__Information shown__:
--------------------------------------------------
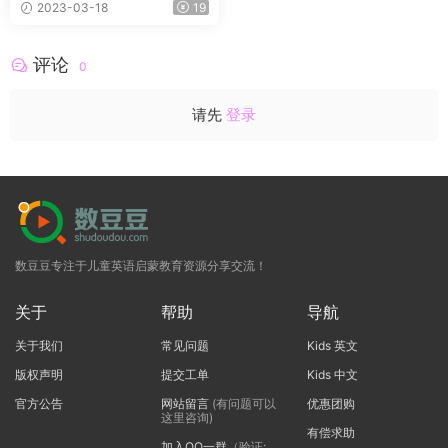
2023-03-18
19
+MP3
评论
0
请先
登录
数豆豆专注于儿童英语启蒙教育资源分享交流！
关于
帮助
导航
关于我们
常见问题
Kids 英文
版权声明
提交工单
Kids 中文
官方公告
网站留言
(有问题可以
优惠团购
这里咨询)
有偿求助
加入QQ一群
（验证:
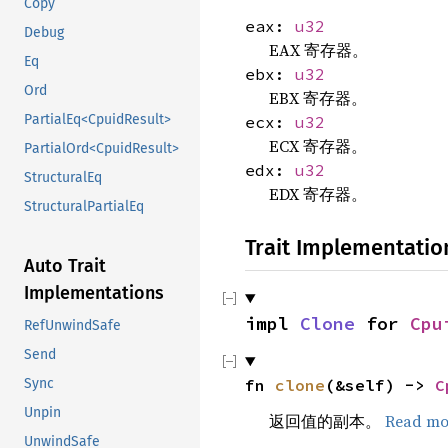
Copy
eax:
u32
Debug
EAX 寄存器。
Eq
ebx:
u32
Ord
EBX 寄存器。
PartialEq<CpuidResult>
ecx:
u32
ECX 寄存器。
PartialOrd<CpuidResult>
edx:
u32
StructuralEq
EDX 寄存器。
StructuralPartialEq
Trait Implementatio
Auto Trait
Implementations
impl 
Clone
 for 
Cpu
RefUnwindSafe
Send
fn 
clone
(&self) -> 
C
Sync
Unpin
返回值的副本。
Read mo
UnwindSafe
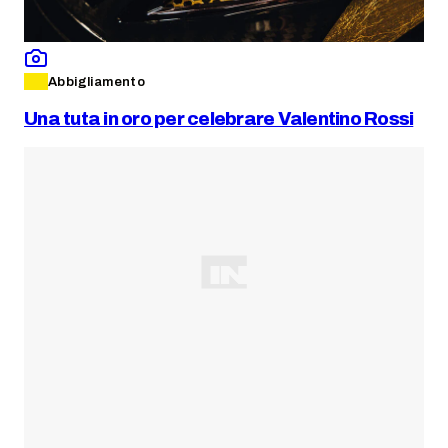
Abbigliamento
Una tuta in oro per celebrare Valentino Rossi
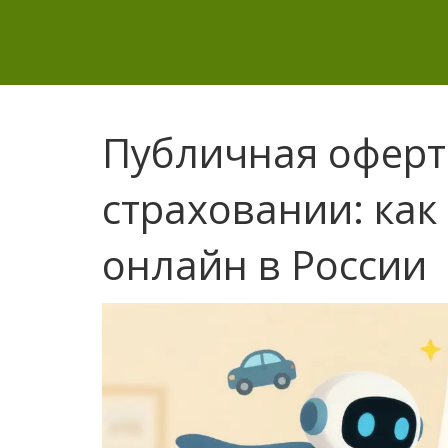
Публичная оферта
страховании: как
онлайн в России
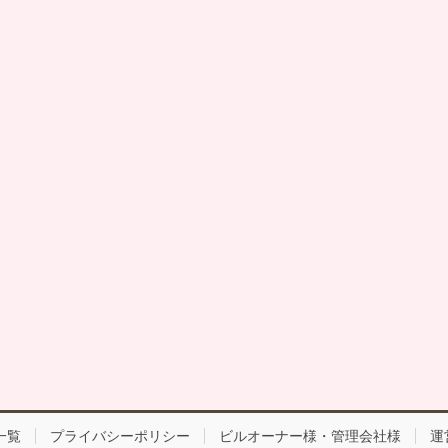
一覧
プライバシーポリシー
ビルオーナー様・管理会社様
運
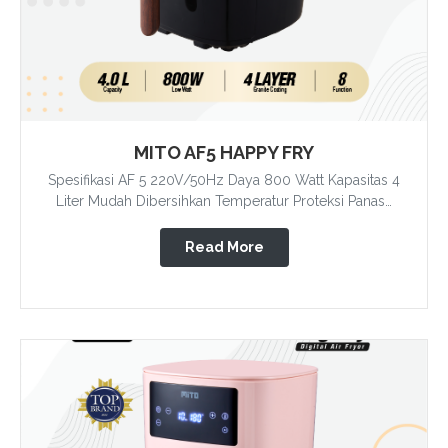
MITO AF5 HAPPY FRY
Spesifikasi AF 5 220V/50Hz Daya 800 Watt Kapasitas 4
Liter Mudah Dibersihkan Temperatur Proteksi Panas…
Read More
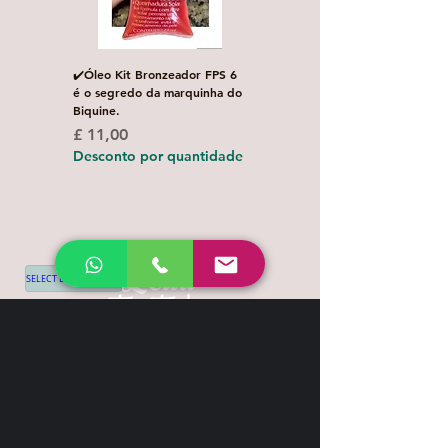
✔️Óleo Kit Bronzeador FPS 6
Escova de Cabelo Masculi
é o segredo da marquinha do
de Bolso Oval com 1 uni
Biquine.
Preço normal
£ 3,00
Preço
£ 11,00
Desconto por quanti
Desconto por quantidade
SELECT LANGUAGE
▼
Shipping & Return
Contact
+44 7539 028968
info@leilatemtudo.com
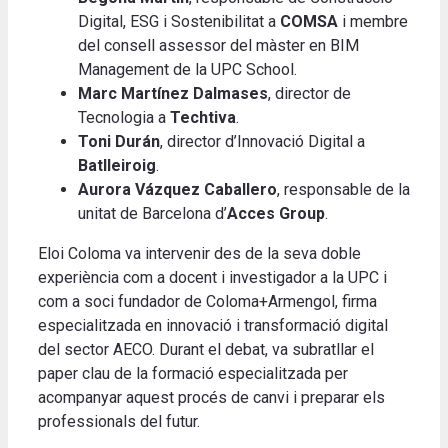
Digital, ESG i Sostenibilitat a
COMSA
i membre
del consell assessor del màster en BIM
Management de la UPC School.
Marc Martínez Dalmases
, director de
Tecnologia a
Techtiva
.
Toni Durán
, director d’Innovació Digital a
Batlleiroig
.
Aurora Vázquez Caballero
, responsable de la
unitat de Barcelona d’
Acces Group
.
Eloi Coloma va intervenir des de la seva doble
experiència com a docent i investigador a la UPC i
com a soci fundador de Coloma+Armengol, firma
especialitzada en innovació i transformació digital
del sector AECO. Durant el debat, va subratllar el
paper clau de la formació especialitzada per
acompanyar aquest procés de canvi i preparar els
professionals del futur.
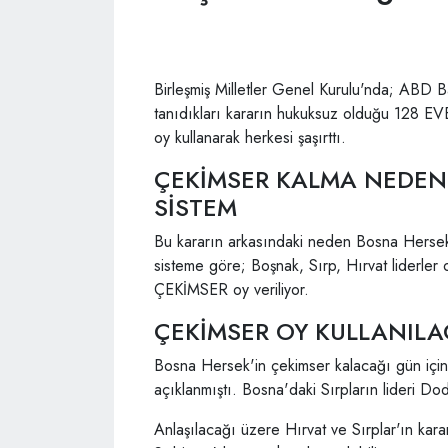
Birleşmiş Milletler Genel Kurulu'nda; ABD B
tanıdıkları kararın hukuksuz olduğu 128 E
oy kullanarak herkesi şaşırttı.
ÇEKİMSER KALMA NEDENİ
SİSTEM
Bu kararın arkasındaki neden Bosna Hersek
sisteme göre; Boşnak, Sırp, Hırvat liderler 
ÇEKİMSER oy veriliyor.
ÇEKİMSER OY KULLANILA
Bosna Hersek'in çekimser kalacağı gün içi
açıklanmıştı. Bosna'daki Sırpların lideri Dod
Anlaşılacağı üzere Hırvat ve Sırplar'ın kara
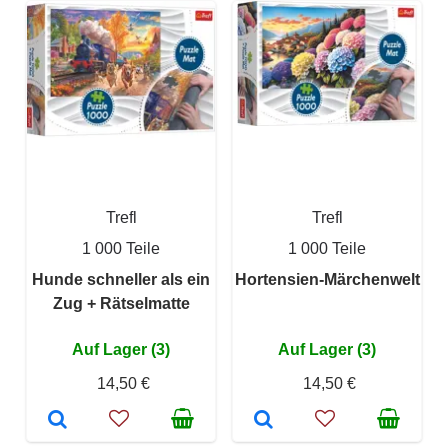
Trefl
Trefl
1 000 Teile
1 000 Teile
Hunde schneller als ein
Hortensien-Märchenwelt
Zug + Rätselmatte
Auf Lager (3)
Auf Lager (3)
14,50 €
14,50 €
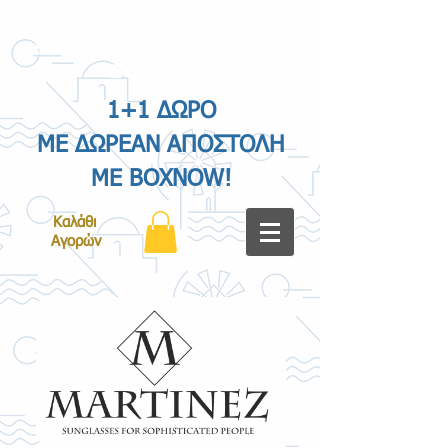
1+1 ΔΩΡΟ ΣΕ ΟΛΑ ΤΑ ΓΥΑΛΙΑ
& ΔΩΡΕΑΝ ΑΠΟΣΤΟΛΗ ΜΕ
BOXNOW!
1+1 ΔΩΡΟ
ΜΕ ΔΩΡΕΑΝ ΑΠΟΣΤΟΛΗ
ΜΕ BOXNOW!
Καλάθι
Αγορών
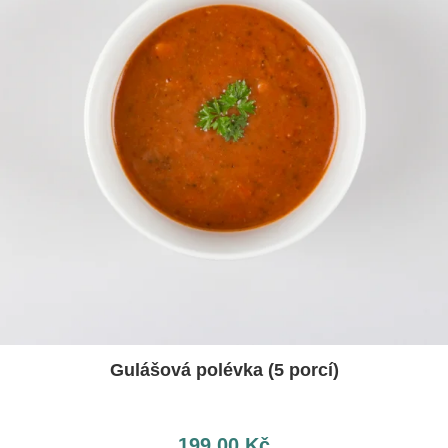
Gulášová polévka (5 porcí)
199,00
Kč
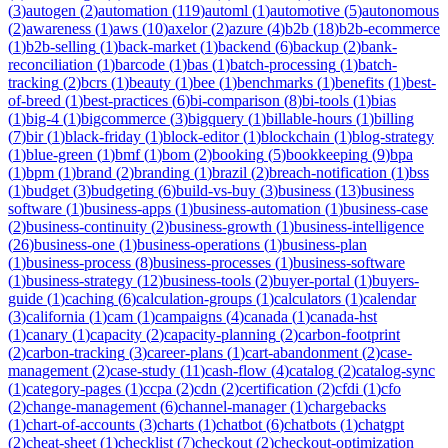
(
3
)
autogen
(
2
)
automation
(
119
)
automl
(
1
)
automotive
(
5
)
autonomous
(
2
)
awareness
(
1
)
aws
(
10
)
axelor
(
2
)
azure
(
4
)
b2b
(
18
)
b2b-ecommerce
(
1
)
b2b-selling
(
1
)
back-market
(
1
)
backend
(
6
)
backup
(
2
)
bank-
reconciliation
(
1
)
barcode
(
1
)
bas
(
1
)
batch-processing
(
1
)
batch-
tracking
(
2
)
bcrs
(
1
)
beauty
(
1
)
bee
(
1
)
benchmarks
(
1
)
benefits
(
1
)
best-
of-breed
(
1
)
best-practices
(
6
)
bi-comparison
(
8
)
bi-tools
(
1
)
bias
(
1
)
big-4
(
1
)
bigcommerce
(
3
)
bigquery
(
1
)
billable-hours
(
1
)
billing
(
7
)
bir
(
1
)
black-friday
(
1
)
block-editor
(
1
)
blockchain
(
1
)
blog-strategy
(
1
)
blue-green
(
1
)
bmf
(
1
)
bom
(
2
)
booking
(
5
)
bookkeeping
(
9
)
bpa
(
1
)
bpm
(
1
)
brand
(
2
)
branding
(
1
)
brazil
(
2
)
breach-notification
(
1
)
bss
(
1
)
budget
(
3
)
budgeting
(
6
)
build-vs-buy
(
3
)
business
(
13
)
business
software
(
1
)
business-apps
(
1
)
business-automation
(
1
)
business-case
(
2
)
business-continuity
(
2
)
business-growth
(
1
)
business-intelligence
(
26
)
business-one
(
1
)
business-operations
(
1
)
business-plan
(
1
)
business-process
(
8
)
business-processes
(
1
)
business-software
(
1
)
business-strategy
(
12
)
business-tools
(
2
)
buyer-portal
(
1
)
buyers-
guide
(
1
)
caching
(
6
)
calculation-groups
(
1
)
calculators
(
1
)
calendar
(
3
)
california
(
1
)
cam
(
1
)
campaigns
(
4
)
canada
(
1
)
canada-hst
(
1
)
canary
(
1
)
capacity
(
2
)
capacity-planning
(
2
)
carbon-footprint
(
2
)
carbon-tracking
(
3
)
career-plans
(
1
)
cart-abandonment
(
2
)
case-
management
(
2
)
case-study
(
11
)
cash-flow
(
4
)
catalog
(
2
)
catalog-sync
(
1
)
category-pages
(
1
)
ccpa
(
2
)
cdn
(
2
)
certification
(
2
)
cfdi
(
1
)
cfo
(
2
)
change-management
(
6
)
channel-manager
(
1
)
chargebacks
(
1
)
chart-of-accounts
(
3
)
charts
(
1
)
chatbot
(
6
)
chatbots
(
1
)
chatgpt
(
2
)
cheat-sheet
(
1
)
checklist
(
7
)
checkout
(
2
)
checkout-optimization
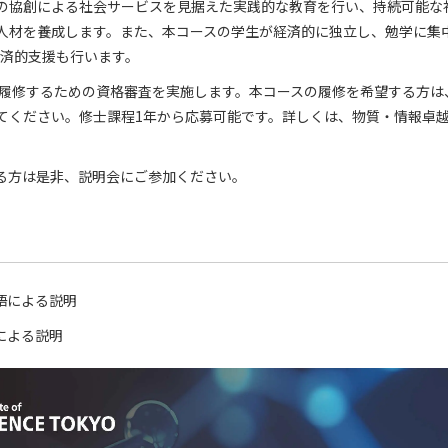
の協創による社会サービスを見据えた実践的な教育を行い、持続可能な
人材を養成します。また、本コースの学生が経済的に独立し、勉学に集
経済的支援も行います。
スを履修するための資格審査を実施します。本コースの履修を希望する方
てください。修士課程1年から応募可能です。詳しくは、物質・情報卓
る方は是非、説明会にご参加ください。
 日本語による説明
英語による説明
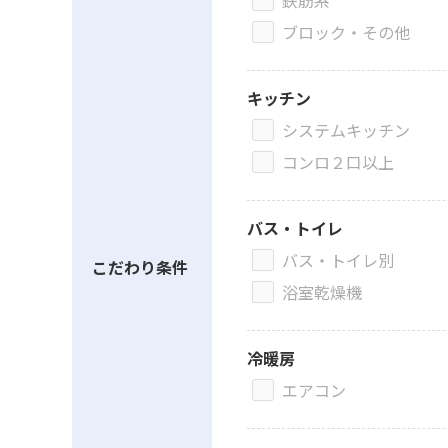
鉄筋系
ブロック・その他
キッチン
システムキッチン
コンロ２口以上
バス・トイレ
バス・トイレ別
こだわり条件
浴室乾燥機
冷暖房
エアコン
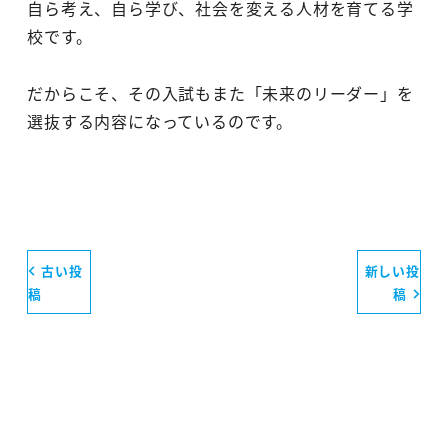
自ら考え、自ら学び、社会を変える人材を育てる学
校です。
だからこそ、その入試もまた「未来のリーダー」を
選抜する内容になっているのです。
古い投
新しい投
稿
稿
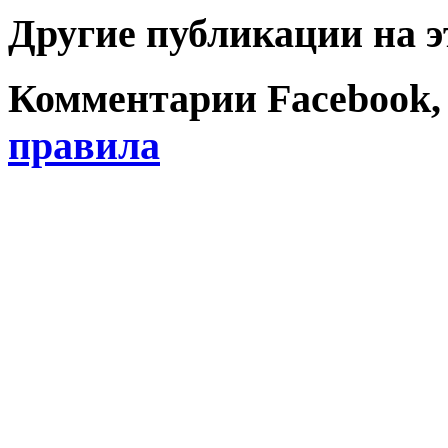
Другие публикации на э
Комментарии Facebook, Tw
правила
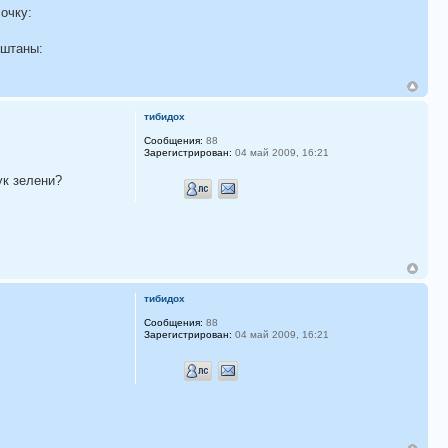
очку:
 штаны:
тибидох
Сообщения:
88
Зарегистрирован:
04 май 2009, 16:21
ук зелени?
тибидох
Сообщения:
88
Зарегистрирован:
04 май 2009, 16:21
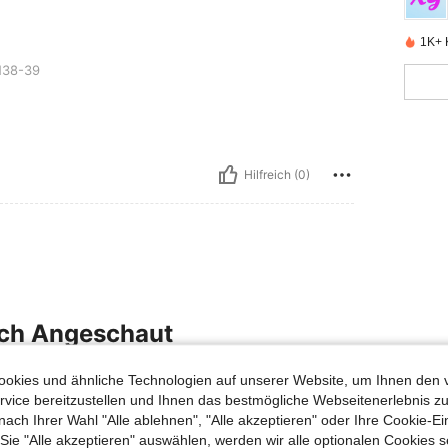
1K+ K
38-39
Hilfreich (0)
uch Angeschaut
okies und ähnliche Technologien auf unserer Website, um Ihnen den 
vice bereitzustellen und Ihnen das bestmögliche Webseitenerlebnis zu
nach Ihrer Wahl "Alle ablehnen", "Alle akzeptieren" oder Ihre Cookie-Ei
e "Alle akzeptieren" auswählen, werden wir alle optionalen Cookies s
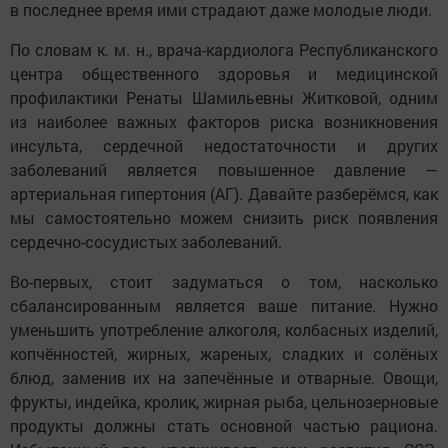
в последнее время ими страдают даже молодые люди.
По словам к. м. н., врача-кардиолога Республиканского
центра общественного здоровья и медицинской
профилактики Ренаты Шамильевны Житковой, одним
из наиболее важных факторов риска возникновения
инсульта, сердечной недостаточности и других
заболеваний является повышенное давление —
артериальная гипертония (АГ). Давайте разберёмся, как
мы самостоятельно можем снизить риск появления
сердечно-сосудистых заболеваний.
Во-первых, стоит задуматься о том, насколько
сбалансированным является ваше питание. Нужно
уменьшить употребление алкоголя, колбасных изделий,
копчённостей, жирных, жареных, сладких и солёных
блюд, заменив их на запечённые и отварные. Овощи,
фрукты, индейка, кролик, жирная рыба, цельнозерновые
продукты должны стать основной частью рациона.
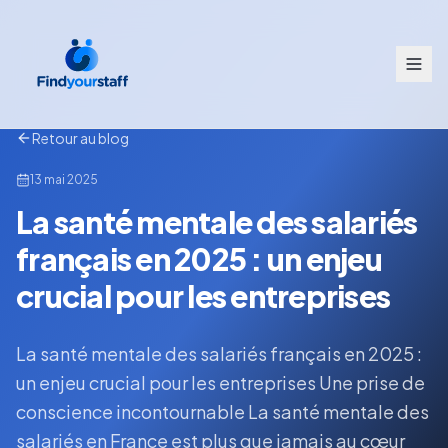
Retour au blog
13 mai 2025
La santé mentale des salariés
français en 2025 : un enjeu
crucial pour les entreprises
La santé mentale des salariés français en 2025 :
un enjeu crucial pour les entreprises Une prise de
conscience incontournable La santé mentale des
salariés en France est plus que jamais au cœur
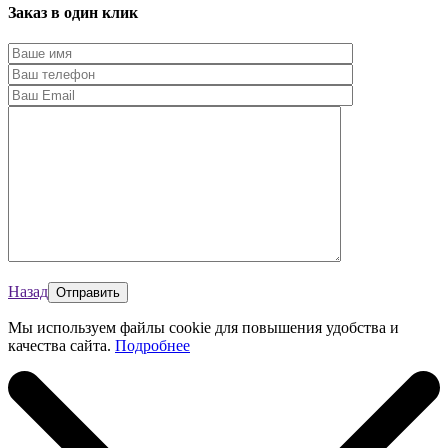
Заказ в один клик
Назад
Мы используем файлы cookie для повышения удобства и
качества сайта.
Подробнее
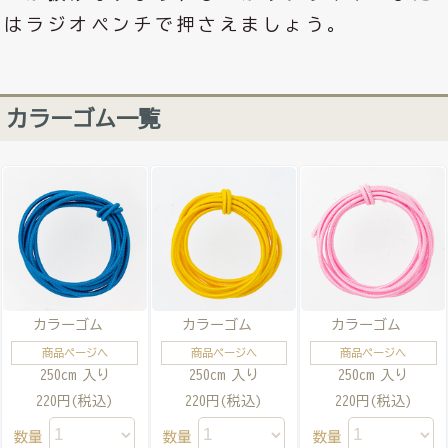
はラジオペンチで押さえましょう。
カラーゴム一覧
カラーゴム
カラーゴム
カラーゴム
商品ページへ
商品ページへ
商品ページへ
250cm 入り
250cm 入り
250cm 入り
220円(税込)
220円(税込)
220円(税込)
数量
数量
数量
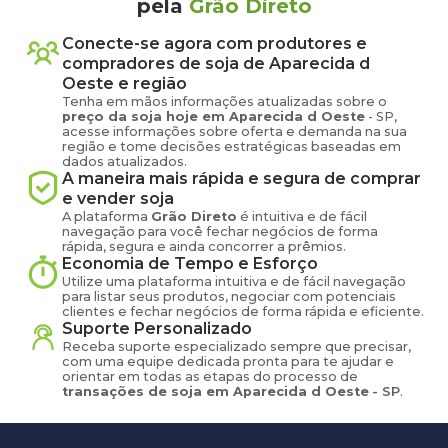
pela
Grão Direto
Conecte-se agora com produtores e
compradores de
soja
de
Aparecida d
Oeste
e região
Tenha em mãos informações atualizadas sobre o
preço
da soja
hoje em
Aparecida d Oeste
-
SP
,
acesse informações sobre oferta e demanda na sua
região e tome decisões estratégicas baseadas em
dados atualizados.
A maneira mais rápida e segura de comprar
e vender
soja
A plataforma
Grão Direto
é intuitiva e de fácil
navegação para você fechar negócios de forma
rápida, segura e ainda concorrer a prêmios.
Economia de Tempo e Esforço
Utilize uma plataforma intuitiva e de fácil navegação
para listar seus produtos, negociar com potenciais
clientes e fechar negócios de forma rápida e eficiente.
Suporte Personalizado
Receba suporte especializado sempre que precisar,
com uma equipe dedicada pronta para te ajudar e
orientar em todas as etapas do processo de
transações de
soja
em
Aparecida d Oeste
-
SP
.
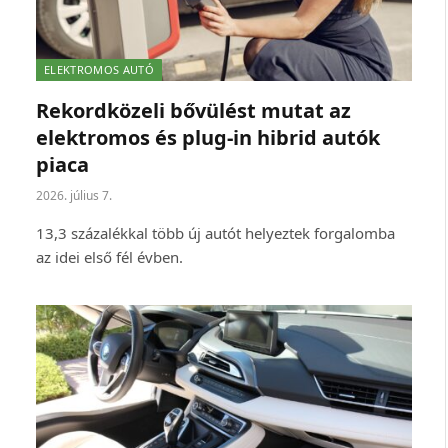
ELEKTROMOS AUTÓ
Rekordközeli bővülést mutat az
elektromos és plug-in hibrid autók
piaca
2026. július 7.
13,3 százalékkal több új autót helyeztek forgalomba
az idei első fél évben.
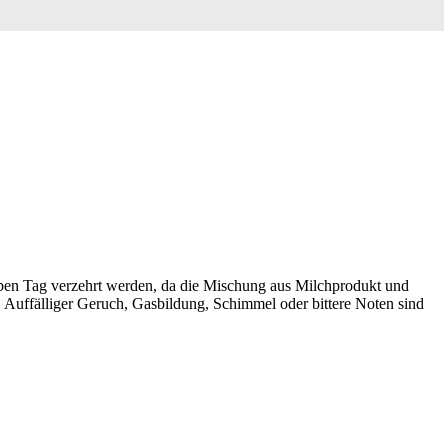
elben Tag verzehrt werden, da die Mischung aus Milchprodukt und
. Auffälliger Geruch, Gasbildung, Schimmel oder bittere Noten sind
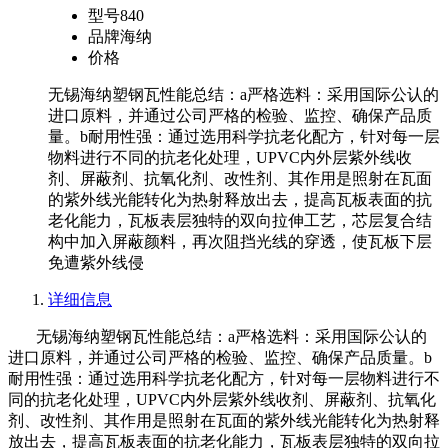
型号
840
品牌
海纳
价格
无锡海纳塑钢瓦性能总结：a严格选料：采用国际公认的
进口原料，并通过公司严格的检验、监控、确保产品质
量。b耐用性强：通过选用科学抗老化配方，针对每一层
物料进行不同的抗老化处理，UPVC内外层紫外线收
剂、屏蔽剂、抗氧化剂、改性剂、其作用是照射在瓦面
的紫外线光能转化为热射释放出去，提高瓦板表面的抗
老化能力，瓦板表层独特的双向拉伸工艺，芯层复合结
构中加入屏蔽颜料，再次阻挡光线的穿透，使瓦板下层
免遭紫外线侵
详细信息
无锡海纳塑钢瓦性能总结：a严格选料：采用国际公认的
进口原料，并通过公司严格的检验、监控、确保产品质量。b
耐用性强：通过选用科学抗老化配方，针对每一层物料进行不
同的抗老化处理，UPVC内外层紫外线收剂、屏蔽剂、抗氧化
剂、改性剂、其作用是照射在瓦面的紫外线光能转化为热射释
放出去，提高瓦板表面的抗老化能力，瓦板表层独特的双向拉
--------------------------------------------------
__What to do__: Start with the line above that contains "центра общественного здоровья и медицинской" and end with the line that contains "фрукты, индейка, кролик, жирная". Write out those lines exactly, and only those.

__Result below__:
центра общественного здоровья и медицинской
профилактики Ренаты Шамильевны Житковой, одним
из наиболее важных факторов риска возникновения
инсульта, сердечной недостаточности и других
заболеваний является повышенное давление —
артериальная гипертония (АГ). Давайте разберёмся, как
мы самостоятельно можем снизить риск появления
сердечно-сосудистых заболеваний.
Во-первых, стоит задуматься о том, насколько
сбалансированным является ваше питание. Нужно
уменьшить употребление алкоголя, колбасных изделий,
копчённостей, жирных, жареных, сладких и солёных
блюд, заменив их на запечённые и отварные. Овощи,
фрукты, индейка, кролик, жирная рыба, цельнозерновые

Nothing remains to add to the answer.